(Document layout analysis data)
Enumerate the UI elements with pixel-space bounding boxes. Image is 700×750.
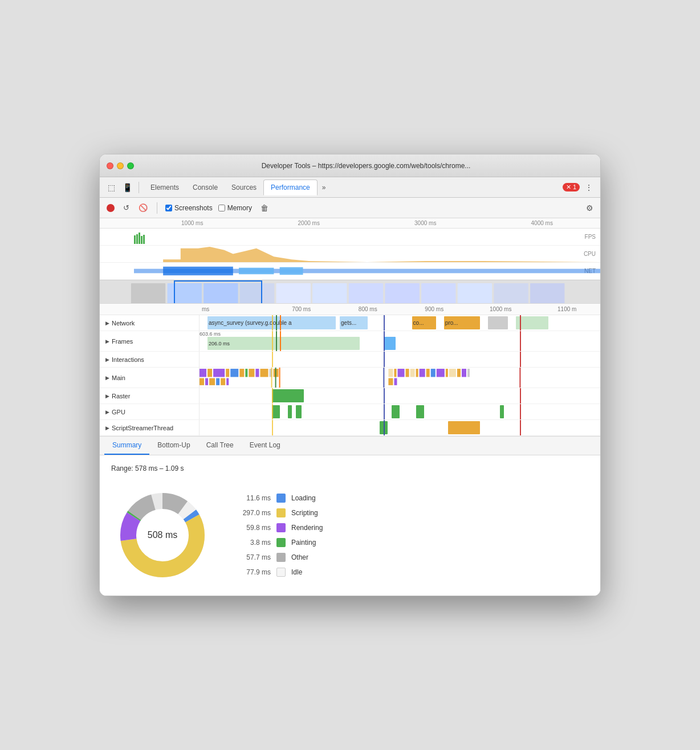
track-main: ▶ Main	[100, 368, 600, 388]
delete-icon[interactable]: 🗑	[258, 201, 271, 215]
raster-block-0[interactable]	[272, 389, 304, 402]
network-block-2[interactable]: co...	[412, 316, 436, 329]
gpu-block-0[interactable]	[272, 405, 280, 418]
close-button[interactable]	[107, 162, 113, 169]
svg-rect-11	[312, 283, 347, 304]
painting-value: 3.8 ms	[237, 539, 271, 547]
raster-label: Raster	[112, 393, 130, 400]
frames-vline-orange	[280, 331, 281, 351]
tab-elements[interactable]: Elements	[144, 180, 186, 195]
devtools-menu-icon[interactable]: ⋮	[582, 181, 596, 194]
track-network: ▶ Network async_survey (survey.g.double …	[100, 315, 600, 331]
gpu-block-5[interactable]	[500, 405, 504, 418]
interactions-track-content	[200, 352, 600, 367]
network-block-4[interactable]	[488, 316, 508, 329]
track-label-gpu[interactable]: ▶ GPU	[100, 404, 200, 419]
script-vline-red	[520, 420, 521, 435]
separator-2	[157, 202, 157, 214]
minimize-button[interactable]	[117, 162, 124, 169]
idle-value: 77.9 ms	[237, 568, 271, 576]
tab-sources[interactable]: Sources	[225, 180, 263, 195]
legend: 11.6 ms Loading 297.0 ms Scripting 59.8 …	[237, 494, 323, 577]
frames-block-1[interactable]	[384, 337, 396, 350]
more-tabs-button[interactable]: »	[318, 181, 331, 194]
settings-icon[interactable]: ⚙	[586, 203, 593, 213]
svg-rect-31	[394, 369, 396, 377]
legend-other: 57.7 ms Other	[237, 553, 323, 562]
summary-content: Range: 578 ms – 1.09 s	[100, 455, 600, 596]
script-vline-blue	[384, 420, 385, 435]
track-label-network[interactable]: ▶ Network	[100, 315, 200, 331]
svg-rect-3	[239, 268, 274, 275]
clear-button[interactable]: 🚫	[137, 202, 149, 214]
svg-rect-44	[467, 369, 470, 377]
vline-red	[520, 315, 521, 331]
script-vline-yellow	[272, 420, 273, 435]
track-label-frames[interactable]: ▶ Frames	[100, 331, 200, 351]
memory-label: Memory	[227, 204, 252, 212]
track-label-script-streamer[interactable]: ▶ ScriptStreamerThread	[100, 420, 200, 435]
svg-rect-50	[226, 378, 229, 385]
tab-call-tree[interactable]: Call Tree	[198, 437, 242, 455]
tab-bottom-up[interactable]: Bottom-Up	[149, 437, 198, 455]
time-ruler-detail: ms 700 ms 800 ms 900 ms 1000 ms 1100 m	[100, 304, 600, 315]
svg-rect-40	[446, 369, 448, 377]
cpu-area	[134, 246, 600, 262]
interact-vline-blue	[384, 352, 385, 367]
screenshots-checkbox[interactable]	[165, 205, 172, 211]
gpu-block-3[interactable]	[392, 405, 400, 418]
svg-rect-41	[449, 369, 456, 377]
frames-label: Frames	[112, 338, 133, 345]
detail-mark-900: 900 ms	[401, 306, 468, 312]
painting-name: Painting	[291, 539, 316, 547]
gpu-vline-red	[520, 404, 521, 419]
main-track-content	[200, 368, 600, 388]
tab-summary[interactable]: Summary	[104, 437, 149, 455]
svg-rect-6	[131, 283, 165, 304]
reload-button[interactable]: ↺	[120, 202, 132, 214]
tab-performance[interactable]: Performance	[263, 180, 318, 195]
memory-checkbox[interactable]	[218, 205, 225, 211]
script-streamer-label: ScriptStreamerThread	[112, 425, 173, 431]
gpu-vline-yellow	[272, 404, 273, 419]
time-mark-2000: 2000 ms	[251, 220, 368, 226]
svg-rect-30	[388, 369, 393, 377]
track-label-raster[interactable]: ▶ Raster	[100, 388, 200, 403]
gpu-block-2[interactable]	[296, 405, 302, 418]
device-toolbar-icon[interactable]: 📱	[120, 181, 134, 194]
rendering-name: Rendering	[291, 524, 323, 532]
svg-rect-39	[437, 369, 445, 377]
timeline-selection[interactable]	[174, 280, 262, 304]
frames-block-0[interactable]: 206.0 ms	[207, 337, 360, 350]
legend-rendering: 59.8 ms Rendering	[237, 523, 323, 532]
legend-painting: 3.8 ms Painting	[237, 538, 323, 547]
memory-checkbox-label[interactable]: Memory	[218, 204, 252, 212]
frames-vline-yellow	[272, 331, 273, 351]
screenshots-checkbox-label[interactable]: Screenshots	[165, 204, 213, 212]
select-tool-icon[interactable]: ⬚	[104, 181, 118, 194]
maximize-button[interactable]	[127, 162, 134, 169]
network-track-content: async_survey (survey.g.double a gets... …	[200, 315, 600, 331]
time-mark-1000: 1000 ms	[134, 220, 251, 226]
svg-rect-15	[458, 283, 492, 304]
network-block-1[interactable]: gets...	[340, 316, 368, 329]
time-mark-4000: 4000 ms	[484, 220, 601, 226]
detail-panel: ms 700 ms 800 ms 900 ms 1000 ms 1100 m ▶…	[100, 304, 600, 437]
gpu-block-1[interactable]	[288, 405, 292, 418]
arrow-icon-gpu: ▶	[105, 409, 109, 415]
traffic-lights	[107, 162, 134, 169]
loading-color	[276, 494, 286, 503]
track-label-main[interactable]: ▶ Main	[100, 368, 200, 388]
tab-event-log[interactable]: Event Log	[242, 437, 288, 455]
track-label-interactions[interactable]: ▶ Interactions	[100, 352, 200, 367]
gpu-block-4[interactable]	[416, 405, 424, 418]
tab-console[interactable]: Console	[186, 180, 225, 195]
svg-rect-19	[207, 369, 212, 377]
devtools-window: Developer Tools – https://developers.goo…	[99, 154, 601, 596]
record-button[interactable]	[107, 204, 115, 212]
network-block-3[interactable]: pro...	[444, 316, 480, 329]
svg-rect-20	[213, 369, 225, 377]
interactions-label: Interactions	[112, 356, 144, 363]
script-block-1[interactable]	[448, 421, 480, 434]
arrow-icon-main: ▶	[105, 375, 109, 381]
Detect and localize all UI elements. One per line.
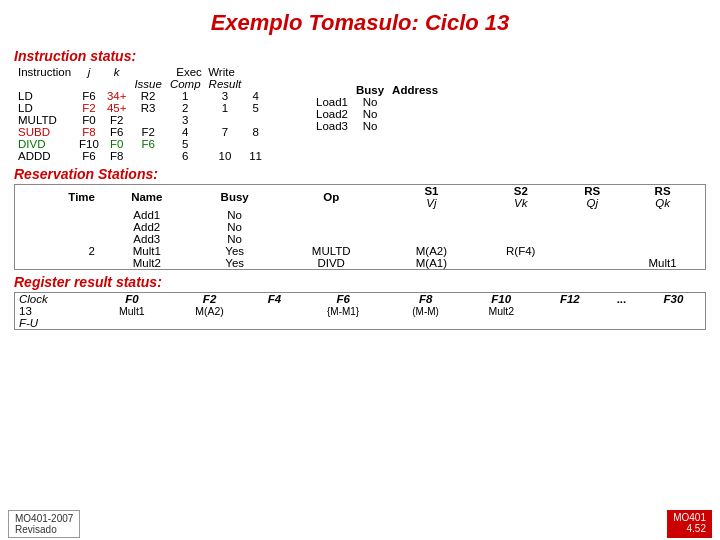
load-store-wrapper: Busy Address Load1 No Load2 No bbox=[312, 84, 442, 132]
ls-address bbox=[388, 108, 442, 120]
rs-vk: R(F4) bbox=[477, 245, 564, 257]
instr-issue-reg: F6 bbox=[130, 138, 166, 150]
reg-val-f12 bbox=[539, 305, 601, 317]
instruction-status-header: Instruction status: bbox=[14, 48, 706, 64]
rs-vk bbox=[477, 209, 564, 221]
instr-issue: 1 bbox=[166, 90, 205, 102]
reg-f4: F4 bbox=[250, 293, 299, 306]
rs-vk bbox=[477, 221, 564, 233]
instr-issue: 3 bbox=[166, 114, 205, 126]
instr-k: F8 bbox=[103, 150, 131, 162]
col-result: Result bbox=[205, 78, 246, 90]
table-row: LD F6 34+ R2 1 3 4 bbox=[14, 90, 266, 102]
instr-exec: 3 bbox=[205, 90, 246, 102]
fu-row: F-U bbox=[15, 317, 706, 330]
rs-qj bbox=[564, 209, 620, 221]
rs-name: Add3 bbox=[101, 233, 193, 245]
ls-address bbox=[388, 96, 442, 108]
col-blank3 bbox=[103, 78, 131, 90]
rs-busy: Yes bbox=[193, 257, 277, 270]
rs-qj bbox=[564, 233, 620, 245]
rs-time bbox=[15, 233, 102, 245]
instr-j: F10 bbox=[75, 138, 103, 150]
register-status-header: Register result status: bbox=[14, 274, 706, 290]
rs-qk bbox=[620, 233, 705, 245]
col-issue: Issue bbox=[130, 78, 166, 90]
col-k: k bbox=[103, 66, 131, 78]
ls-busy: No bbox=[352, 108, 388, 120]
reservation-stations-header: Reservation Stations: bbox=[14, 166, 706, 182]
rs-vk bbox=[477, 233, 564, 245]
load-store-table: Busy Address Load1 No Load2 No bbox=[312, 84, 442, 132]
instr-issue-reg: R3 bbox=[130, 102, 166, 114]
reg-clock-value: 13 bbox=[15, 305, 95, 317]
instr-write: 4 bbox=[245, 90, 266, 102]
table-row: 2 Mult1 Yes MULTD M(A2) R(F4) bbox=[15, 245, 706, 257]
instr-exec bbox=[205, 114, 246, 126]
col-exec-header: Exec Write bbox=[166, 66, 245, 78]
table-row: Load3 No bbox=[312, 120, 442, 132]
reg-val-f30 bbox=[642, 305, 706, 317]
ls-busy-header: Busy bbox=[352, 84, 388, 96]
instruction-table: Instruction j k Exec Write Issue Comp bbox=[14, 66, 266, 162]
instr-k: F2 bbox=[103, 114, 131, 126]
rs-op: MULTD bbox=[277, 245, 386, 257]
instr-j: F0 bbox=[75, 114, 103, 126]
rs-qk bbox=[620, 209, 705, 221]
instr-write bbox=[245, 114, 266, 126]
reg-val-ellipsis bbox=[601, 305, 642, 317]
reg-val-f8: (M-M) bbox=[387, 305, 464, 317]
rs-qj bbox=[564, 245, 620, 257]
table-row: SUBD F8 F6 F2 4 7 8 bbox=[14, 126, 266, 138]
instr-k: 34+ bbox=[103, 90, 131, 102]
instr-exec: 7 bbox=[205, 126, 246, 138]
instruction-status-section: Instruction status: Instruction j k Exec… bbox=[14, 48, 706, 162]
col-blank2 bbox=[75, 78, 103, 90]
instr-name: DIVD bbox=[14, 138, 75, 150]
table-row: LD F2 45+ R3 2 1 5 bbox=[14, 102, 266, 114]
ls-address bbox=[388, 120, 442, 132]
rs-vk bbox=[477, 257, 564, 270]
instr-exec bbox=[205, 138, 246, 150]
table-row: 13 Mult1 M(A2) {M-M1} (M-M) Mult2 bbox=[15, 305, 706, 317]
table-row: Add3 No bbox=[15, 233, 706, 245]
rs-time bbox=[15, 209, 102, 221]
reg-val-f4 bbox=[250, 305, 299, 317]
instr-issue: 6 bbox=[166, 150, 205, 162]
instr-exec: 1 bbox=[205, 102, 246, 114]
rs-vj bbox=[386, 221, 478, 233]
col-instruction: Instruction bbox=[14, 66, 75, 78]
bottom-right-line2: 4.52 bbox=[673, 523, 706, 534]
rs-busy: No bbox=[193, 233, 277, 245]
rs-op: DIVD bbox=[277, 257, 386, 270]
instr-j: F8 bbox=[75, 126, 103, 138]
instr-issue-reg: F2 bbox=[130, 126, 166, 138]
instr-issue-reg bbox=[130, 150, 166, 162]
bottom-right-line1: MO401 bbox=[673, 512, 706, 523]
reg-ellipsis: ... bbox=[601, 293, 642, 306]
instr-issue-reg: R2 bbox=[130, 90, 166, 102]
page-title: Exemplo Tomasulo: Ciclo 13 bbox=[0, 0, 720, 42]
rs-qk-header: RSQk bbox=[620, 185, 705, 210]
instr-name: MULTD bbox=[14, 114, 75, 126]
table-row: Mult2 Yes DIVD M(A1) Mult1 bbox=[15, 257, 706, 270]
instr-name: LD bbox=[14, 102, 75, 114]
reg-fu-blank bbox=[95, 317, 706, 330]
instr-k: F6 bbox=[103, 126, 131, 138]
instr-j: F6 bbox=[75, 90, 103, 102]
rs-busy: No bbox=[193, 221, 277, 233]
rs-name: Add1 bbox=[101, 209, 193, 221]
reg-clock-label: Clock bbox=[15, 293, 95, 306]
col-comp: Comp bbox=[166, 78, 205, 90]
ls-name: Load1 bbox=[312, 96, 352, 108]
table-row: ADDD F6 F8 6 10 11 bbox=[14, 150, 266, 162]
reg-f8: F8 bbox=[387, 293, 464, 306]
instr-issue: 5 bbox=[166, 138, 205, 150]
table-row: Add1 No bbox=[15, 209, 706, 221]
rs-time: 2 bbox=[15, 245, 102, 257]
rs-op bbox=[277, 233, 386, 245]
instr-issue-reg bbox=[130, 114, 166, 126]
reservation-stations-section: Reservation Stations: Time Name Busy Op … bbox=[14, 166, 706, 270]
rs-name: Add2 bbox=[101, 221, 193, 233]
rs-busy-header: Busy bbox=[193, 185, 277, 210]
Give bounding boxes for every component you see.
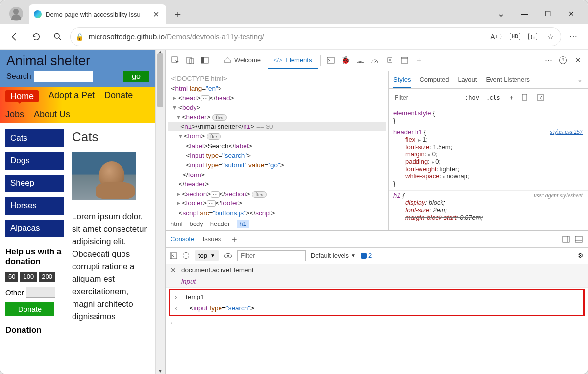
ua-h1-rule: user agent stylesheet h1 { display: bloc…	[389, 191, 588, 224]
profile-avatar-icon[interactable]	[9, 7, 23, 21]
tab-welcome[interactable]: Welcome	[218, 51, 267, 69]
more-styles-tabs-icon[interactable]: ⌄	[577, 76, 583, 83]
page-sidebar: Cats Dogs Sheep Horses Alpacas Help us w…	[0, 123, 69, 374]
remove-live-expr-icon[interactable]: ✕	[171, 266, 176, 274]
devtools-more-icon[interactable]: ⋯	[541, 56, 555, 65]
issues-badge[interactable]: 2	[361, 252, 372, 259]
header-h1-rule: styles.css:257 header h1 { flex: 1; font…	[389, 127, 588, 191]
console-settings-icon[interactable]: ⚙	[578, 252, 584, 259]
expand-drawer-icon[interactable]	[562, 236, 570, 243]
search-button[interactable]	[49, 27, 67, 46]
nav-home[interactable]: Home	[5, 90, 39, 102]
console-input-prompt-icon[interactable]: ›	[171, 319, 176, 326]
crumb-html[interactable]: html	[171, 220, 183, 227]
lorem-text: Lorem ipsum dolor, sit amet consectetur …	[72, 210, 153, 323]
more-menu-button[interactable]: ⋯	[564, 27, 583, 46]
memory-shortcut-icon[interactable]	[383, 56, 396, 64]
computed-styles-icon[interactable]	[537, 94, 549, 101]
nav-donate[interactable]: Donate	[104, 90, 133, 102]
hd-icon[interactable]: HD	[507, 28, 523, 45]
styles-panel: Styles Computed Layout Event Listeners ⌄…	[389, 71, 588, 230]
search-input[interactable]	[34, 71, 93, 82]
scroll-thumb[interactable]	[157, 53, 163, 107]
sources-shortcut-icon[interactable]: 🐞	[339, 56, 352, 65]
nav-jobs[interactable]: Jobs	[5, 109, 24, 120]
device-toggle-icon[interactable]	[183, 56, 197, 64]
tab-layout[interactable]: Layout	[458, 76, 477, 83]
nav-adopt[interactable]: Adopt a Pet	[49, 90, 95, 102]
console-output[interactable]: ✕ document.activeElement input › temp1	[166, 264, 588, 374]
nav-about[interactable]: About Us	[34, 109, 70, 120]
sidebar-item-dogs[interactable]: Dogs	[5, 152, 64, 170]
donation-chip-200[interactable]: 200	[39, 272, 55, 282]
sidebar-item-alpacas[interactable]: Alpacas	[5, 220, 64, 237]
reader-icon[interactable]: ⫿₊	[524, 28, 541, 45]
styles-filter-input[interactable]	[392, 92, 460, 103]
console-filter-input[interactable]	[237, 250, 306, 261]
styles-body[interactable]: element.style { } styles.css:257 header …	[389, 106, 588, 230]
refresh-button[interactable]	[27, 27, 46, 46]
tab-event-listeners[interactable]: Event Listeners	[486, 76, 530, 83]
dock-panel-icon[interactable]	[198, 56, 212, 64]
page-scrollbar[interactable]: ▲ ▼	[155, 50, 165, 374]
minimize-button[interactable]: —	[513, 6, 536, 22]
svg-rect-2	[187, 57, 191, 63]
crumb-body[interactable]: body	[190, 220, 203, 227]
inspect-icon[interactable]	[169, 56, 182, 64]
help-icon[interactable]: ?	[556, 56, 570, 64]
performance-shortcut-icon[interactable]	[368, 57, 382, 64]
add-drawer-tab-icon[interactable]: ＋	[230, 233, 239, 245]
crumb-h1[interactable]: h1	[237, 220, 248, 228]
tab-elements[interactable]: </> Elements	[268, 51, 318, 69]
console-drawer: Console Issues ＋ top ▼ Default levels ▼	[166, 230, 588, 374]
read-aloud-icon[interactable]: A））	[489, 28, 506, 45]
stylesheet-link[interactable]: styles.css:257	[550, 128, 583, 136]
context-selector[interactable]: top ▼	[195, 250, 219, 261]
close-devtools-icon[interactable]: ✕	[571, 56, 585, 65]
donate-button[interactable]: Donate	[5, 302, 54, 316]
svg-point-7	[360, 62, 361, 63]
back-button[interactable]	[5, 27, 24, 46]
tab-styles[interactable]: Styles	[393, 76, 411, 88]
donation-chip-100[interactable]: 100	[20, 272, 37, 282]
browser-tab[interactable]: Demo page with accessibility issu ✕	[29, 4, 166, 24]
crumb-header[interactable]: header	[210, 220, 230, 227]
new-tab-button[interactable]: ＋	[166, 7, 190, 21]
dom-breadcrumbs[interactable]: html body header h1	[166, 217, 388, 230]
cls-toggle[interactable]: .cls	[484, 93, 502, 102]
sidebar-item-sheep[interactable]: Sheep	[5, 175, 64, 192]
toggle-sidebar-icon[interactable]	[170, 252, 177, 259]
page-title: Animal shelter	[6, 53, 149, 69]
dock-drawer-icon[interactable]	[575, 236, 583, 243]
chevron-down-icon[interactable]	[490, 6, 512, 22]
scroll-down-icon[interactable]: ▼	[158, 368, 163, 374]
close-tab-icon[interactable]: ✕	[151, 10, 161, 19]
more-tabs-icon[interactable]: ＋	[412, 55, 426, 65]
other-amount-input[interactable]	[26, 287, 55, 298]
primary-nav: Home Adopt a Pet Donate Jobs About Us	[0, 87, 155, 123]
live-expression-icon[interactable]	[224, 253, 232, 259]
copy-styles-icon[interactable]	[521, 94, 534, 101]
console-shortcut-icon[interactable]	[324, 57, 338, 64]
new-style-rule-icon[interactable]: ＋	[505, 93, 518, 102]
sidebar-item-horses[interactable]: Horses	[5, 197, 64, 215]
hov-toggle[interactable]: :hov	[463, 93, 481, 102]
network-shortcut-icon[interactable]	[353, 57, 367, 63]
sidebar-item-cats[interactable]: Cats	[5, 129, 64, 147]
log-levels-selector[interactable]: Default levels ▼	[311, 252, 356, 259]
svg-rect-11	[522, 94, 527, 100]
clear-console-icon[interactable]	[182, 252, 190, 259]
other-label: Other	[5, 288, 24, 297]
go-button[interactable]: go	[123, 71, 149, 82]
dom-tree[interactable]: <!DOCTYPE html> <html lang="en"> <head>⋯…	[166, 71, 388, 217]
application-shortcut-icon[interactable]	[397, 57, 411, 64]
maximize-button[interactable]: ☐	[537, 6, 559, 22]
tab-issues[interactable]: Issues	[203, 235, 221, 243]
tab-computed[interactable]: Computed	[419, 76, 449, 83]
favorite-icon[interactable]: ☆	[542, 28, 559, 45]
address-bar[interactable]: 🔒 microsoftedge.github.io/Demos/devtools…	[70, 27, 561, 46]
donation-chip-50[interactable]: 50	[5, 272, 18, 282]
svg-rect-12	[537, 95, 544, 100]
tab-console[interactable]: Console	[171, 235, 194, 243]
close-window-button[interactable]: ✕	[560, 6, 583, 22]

WORK REQUIRED – Filter the entries above and copy only the lines that hold "Event".

WRITTEN ANSWER –
tab-event-log[interactable]: Event Log	[242, 437, 288, 455]
styles-panel: Styles Computed Layout Event Listeners ⌄…	[389, 71, 588, 230]
tab-event-listeners[interactable]: Event Listeners	[486, 76, 530, 83]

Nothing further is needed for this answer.